Michael MacCambridge's 2004 America's Game: The Epic Story of How Pro Football Captured a Nation:
Al Davis was still an assistant with the Chargers in 1962. After an in-season scouting trip to watch an Alabama game in 1962, he came back sporting a sly, knowing grin.
"What'd you see?" asked Gillman.
"I saw a guy who tips the field," said Davis, a dose of portent added to his typical air of certitude.
"What do you mean?"
"This sonofabitch plays like he's going downhill," said Davis.
"Who is it?" asked Gillman.
"A kid, Namath, out of Pennsylvania."
. . .
What set the young Joe Namath apart was a strong arm and one of the quickest releases in the history of the sport. The steelworker's son from Beaver Falls, Pennyslvania, also possessed an intuitive ability to read the defenses and "see" the field, combined with -- at the time, before a litany of knee operations -- uncommon mobility that made him a dangerous running threat.

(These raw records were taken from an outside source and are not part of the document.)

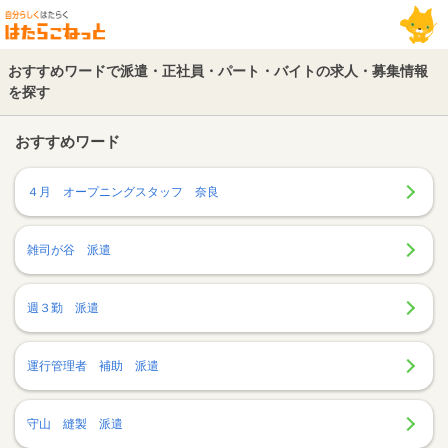
おすすめワードで派遣・正社員・パート・バイトの求人・募集情報
を探す
おすすめワード
４月 オープニングスタッフ 奈良
雑司が谷 派遣
週３勤 派遣
運行管理者 補助 派遣
守山 縫製 派遣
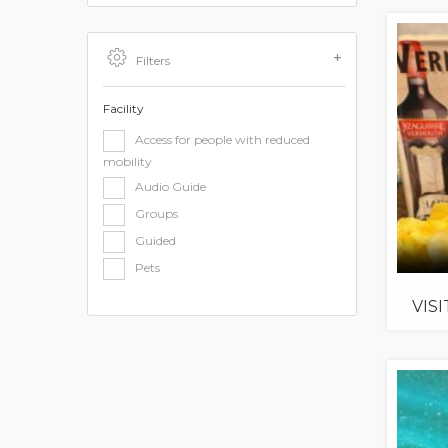
Filters
Facility
Access for people with reduced
mobility
Audio Guide
Groups
Guided
Pets
VIS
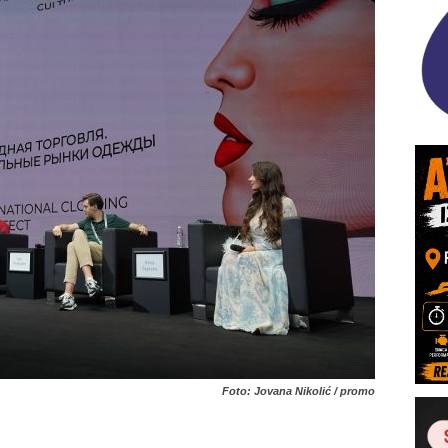
Foto: Jovana Nikolić / promo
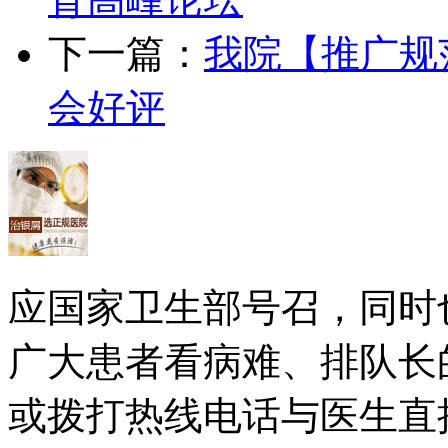
下一篇：
我院【推广规
会好评
应国家卫生部号召，同时
广大患者看病难、排队长
或拨打热线电话与医生直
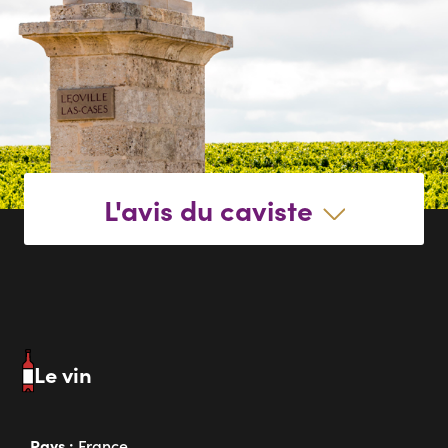
L'avis du caviste
Le vin
Pays :
France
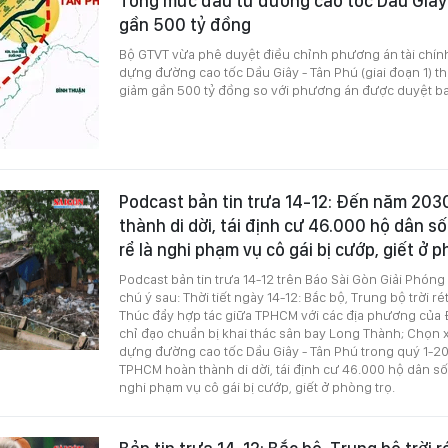
Tổng mức đầu tư đường cao tốc Dầu Giây
gần 500 tỷ đồng
Bộ GTVT vừa phê duyệt điều chỉnh phương án tài chín
dựng đường cao tốc Dầu Giây - Tân Phú (giai đoạn 1) 
giảm gần 500 tỷ đồng so với phương án được duyệt b
Podcast bản tin trưa 14-12: Đến năm 20
thành di dời, tái định cư 46.000 hộ dân s
rể là nghi phạm vụ cô gái bị cướp, giết ở 
Podcast bản tin trưa 14-12 trên Báo Sài Gòn Giải Phóng
chú ý sau: Thời tiết ngày 14-12: Bắc bộ, Trung bộ trời ré
Thúc đẩy hợp tác giữa TPHCM với các địa phương của 
chỉ đạo chuẩn bị khai thác sân bay Long Thành; Chọn 
dựng đường cao tốc Dầu Giây - Tân Phú trong quý 1-2
TPHCM hoàn thành di dời, tái định cư 46.000 hộ dân số
nghi phạm vụ cô gái bị cướp, giết ở phòng trọ.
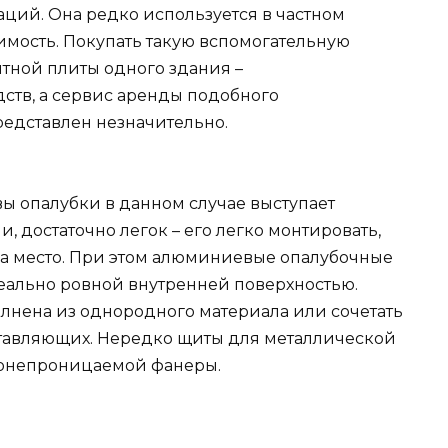
ций. Она редко используется в частном
оимость. Покупать такую вспомогательную
тной плиты одного здания –
ств, а сервис аренды подобного
редставлен незначительно.
 опалубки в данном случае выступает
 достаточно легок – его легко монтировать,
 на место. При этом алюминиевые опалубочные
деально ровной внутренней поверхностью.
олнена из однородного материала или сочетать
ставляющих. Нередко щиты для металлической
донепроницаемой фанеры.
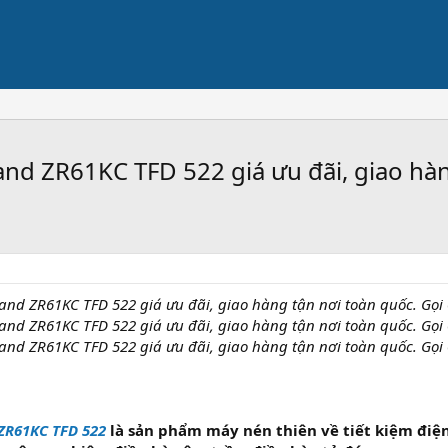
Ụ
nd ZR61KC TFD 522 giá ưu đãi, giao hàn
nd ZR61KC TFD 522 giá ưu đãi, giao hàng tận nơi toàn quốc. Gọi
nd ZR61KC TFD 522 giá ưu đãi, giao hàng tận nơi toàn quốc. Gọi
nd ZR61KC TFD 522 giá ưu đãi, giao hàng tận nơi toàn quốc. Gọi
ZR61KC TFD 522
là sản phẩm máy nén thiên về tiết kiệm điệ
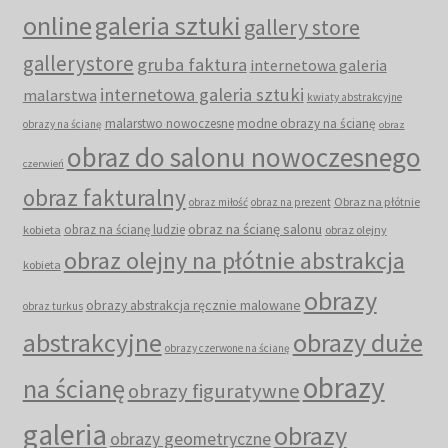
online
galeria sztuki
gallery store
gallerystore
gruba faktura
internetowa galeria
internetowa galeria sztuki
malarstwa
kwiaty abstrakcyjne
malarstwo nowoczesne
modne obrazy na ścianę
obrazy na ścianę
obraz
obraz do salonu nowoczesnego
czerwień
obraz fakturalny
Obraz na płótnie
obraz miłość
obraz na prezent
obraz na ścianę salonu
obraz na ścianę ludzie
kobieta
obraz olejny
obraz olejny na płótnie abstrakcja
kobieta
obrazy
obrazy abstrakcja ręcznie malowane
obraz turkus
abstrakcyjne
obrazy duże
obrazy czerwone na ścianę
obrazy
na ścianę
obrazy figuratywne
galeria
obrazy
obrazy geometryczne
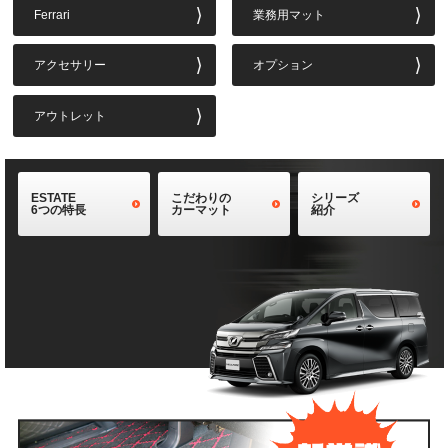
Ferrari
業務用マット
アクセサリー
オプション
アウトレット
ESTATE
こだわりの
シリーズ
6つの特長
カーマット
紹介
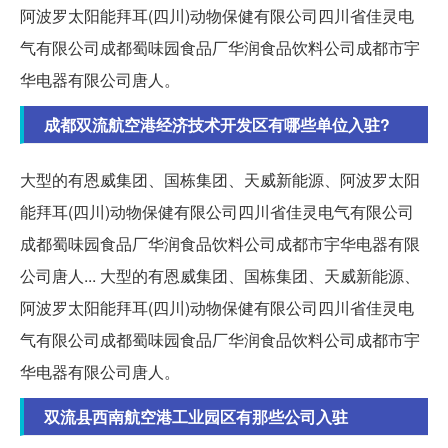
阿波罗太阳能拜耳(四川)动物保健有限公司四川省佳灵电
气有限公司成都蜀味园食品厂华润食品饮料公司成都市宇
华电器有限公司唐人。
成都双流航空港经济技术开发区有哪些单位入驻?
大型的有恩威集团、国栋集团、天威新能源、阿波罗太阳
能拜耳(四川)动物保健有限公司四川省佳灵电气有限公司
成都蜀味园食品厂华润食品饮料公司成都市宇华电器有限
公司唐人... 大型的有恩威集团、国栋集团、天威新能源、
阿波罗太阳能拜耳(四川)动物保健有限公司四川省佳灵电
气有限公司成都蜀味园食品厂华润食品饮料公司成都市宇
华电器有限公司唐人。
双流县西南航空港工业园区有那些公司入驻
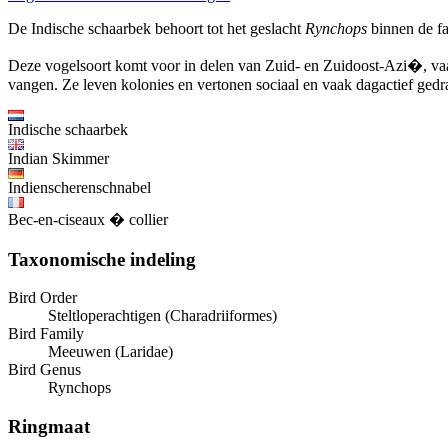
De Indische schaarbek behoort tot het geslacht
Rynchops
binnen de fa
Deze vogelsoort komt voor in delen van Zuid- en Zuidoost-Azi�, vaak
vangen. Ze leven kolonies en vertonen sociaal en vaak dagactief gedr
Indische schaarbek
Indian Skimmer
Indienscherenschnabel
Bec-en-ciseaux � collier
Taxonomische indeling
Bird Order
Steltloperachtigen (Charadriiformes)
Bird Family
Meeuwen (Laridae)
Bird Genus
Rynchops
Ringmaat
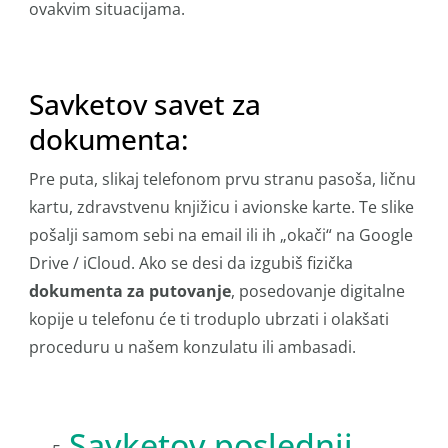
ovakvim situacijama.
Savketov savet za
dokumenta:
Pre puta, slikaj telefonom prvu stranu pasoša, ličnu
kartu, zdravstvenu knjižicu i avionske karte. Te slike
pošalji samom sebi na email ili ih „okači“ na Google
Drive / iCloud. Ako se desi da izgubiš fizička
dokumenta za putovanje
, posedovanje digitalne
kopije u telefonu će ti troduplo ubrzati i olakšati
proceduru u našem konzulatu ili ambasadi.
Savketov poslednji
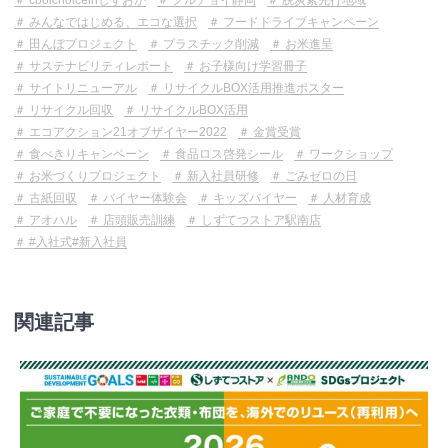
みんなではじめる、エコな選択
フードドライブキャンペーン
田んぼプロジェクト
プラスチック削減
お米進呈
サステナビリティレポート
お子様向け学習冊子
サイトリニューアル
リサイクルBOX活用推進ポスター
リサイクル回収
リサイクルBOX活用
エコアクション21オブザイヤー2022
金賞受賞
食べきりキャンペーン
食品ロス啓発シール
ワークショップ
お米づくりプロジェクト
新入社員研修
ごみゼロの日
古紙回収
バイヤー体験会
キッズバイヤー
人材育成
アオハル
店頭販売訓練
しずてつストア駅南店
#入社式#新入社員
関連記事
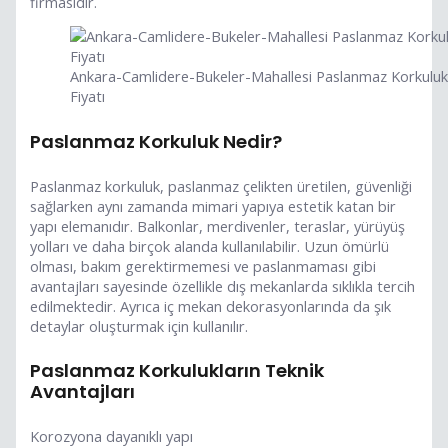
firmasıdır.
Ankara-Camlidere-Bukeler-Mahallesi Paslanmaz Korkulu
Fiyatı
Paslanmaz Korkuluk Nedir?
Paslanmaz korkuluk, paslanmaz çelikten üretilen, güvenliği
sağlarken aynı zamanda mimari yapıya estetik katan bir
yapı elemanıdır. Balkonlar, merdivenler, teraslar, yürüyüş
yolları ve daha birçok alanda kullanılabilir. Uzun ömürlü
olması, bakım gerektirmemesi ve paslanmaması gibi
avantajları sayesinde özellikle dış mekanlarda sıklıkla tercih
edilmektedir. Ayrıca iç mekan dekorasyonlarında da şık
detaylar oluşturmak için kullanılır.
Paslanmaz Korkulukların Teknik
Avantajları
Korozyona dayanıklı yapı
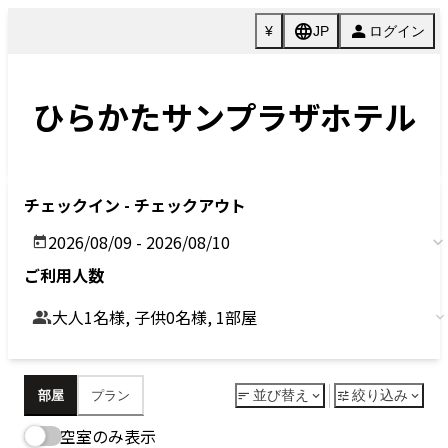
Previous
Next
今すぐ予約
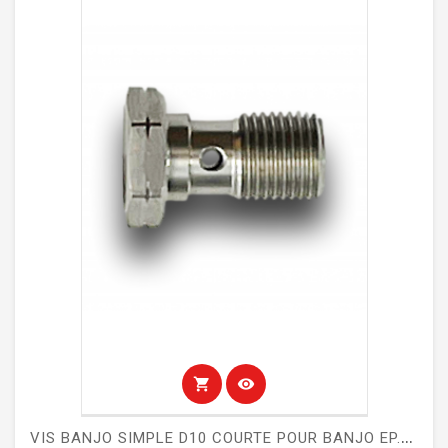
shopping_cart
visibility
V
IS BANJO SIMPLE D10 COURTE POUR BANJO EP.8MM - ETRIERS MITJET 2L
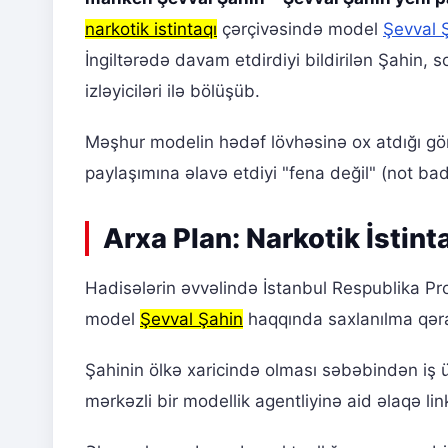
narkotik istintaqı
çərçivəsində model
Şevval 
İngiltərədə davam etdirdiyi bildirilən Şahin,
izləyiciləri ilə bölüşüb.
Məşhur modelin hədəf lövhəsinə ox atdığı g
paylaşımına əlavə etdiyi "fena değil" (not ba
Arxa Plan: Narkotik İstint
Hadisələrin əvvəlində İstanbul Respublika Pr
model
Şevval Şahin
haqqında saxlanılma qəra
Şahinin ölkə xaricində olması səbəbindən iş üz
mərkəzli bir modellik agentliyinə aid əlaqə 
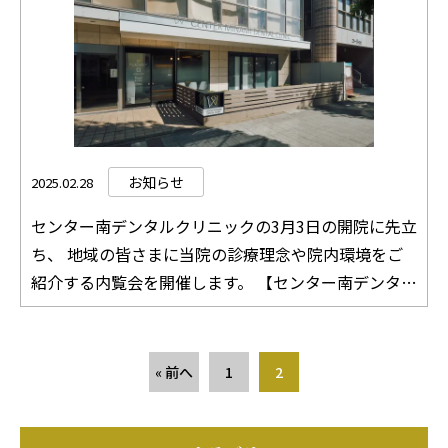
近くで探していました」 「内覧会で事前に院長と話
転出された方は、受診券は使用できません。 ・受診
せるのは安心ですね」 といったお声をたくさんいた
券の交付を受けず、歯科健診を受診した場合の費用の
だいています。また、駅やバスロータリーからのアク
払い戻しは行いません。 ・受診券を利用できる期間
セスの良さについても、多くの方に喜んでいただけま
は、妊娠期間中のみです。出産後は使用できませんの
した。 本日、皆さまとお話をさせていただく中で、
でご注意ください。 参考：横浜市「妊婦歯科健康診
センター南の皆さまの歯やお口の健康への関心の高さ
査」 ご予約について 妊婦歯科健診は予約制です。 ご
を改めて実感しました。 明日はいよいよ内覧会の最
希望の方は、当院までお電話または受付にて「妊婦歯
お知らせ
2025.02.28
終日となります。 ぜひお気軽にお立ち寄りください。
科健診の予約」とお伝えください。 初診の方に限り
センター南デンタルクリニックの3月3日の開院に先立
皆さまとお会いできることを楽しみにしております。
Web予約もご利用いただけます。 ご不明な点がござ
ち、 地域の皆さまに当院の診療理念や院内環境をご
センター南デンタルクリニック 院長 吉竹 絵里 追記
いましたら、どうぞお気軽にお電話でお問い合わせく
紹介する内覧会を開催します。 【センター南デンタル
もとパン屋さんがあったところですね！というお声が
ださい。 TEL：045-511-8312 皆さまの妊娠期間と、
クリニック内覧会】 日時：3月1日（土）、3月2日
けも多くいただきました。 早速、地元の情報を発信
赤ちゃんの健やかな成長をサポートできるよう、 ス
（日） 両日とも 11:00～17:00 ※どなたでもご自由
されているサイトでもご紹介いただき、感謝します。
タッフ一同、丁寧な対応を心がけてまいります。 ど
に見学できます。ご予約は不要です。お好きな時間に
« 前へ
1
2
https://uchino-at.jugem.jp/?eid=1165896
うぞよろしくお願いいたします。 センター南デンタ
ご自由にお入り下さい。 当院は、お一人おひとりの
ルクリニック 院長 吉竹 絵里
ご不安やご要望に寄り添い、安心して来院いただける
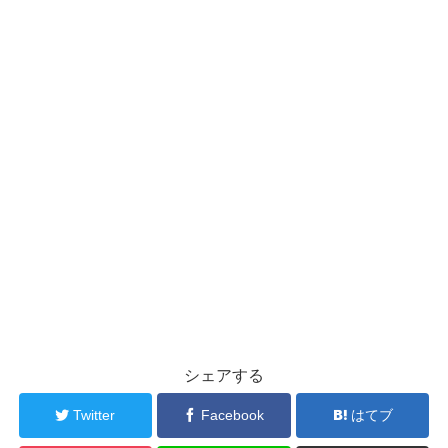
シェアする
Twitter
Facebook
はてブ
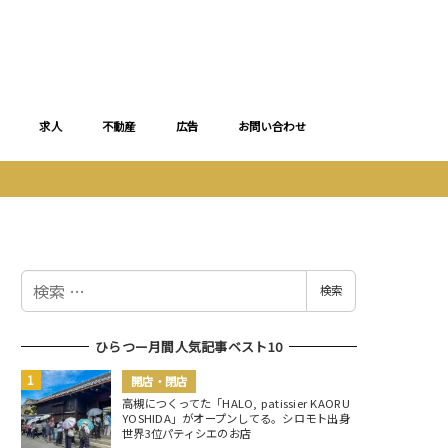
求人
不動産
広告
お問い合わせ
検
検索
索
ひらつー月間人気記事ベスト10
開店・閉店
高槻につくってた「HALO, patissier KAORU
YOSHIDA」がオープンしてる。シロモト出身
世界3位パティシエのお店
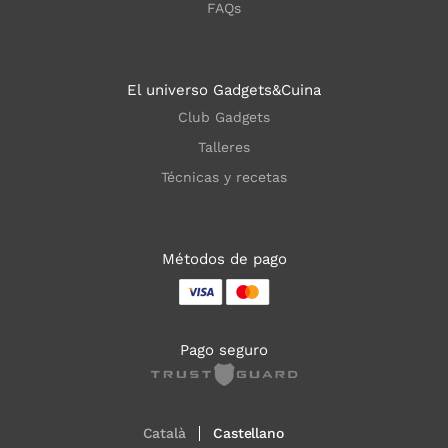
FAQs
El universo Gadgets&Cuina
Club Gadgets
Talleres
Técnicas y recetas
Métodos de pago
Pago seguro
Català
Castellano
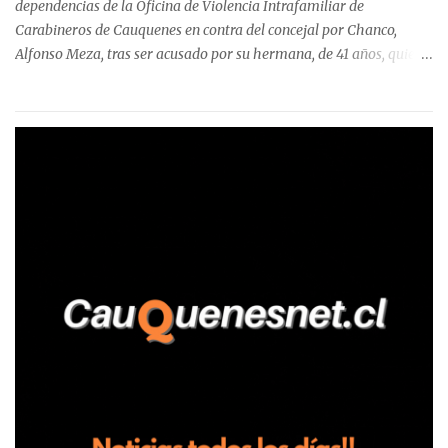
dependencias de la Oficina de Violencia Intrafamiliar de
Carabineros de Cauquenes en contra del concejal por Chanco,
Alfonso Meza, tras ser acusado por su hermana, de 41 años, quien
aseguró haber sido víctima de un violento episodio en un predio
agrícola familiar. Según consta en el parte policial, la denunciante
relató que los hechos ocurrieron cerca de las 11:30 horas en el
fundo San Baldomero, ubicado en el sector Dollimbuta, comuna de
Pelluhue. Allí, mientras se encontraba junto a su madre y su hijo
entregando recomendaciones a los trabajadores de la plantación
de frutillas, habría sostenido una discusión con su hermano, quien
permanecía en el lugar a bordo de una camioneta. De acuerdo con
la declaración, tras recriminarle por intervenir con los
trabajadores, el edil descendió del vehículo y, en medio de la
confrontación, la habría tomado de los hombros, empujado al
suelo y agredido con golpes de pies y manos, mientr...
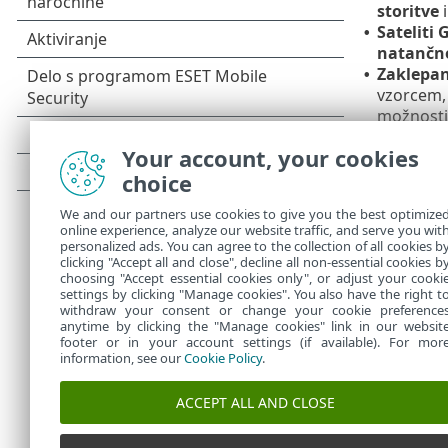
storitve
i
Sateliti 
•
natančno
Zaklepan
•
vzorcem,
možnosti,
obraza, o
Your account, your cookies
z napačno
Mobilna
choice
•
komunika
We and our partners use cookies to give you the best optimize
Storitve
•
online experience, analyze our website traffic, and serve you wit
vašo napr
personalized ads. You can agree to the collection of all cookies b
mogli upo
clicking "Accept all and close", decline all non-essential cookies b
choosing "Accept essential cookies only", or adjust your cooki
settings by clicking "Manage cookies". You also have the right t
withdraw your consent or change your cookie preference
anytime by clicking the "Manage cookies" link in our websit
footer or in your account settings (if available). For mor
information, see our
Cookie Policy
.
ACCEPT ALL AND CLOSE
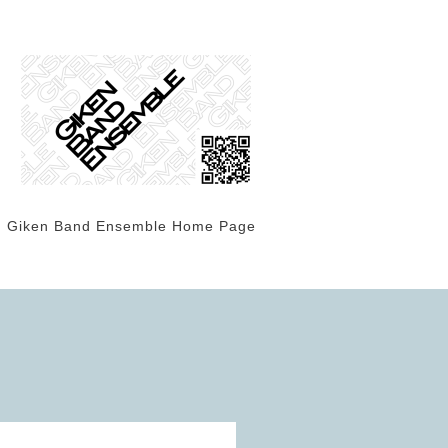
Giken Band Ensemble Home Page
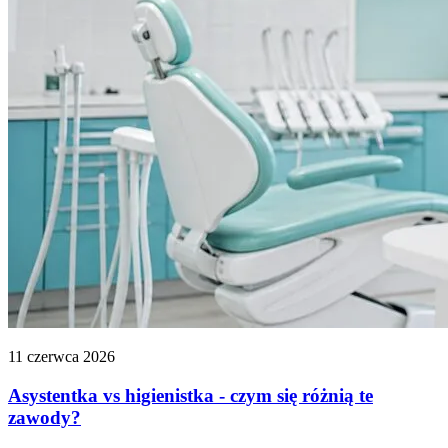
11 czerwca 2026
Asystentka vs higienistka - czym się różnią te
zawody?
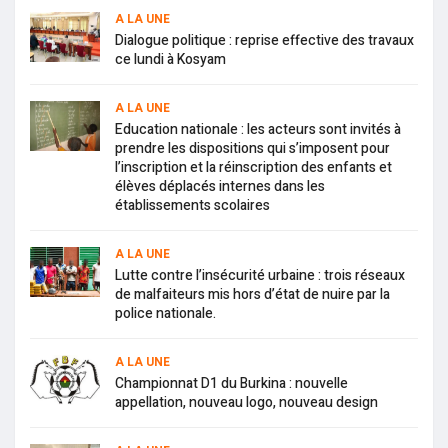
A LA UNE
Dialogue politique : reprise effective des travaux
ce lundi à Kosyam
A LA UNE
Education nationale : les acteurs sont invités à
prendre les dispositions qui s’imposent pour
l’inscription et la réinscription des enfants et
élèves déplacés internes dans les
établissements scolaires
A LA UNE
Lutte contre l’insécurité urbaine : trois réseaux
de malfaiteurs mis hors d’état de nuire par la
police nationale.
A LA UNE
Championnat D1 du Burkina : nouvelle
appellation, nouveau logo, nouveau design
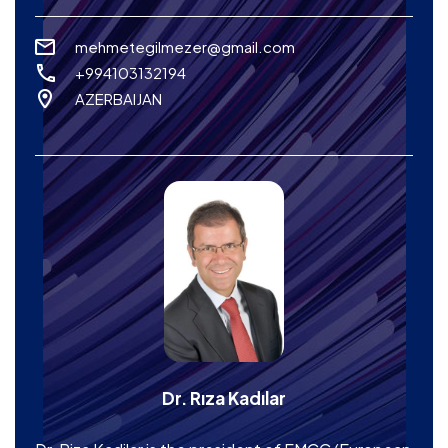
mehmetegilmezer@gmail.com
+994103132194
AZERBAIJAN
Dr. Rıza Kadılar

Sonny Werblin divined something that had eluded the scouts and the computers. He realized that Namath had not only talent, but some ineffable added component of charisma and glamour that could make him something much more than just a skilled rookie quarterback with a big contract. "No one actually knows what it is," Werblin once said to a friend. "But it's people like, when Joe DiMaggio walks into a room. I don't think anyone can put their finger on what exactly it is, but there's no doubt that this guy's got it."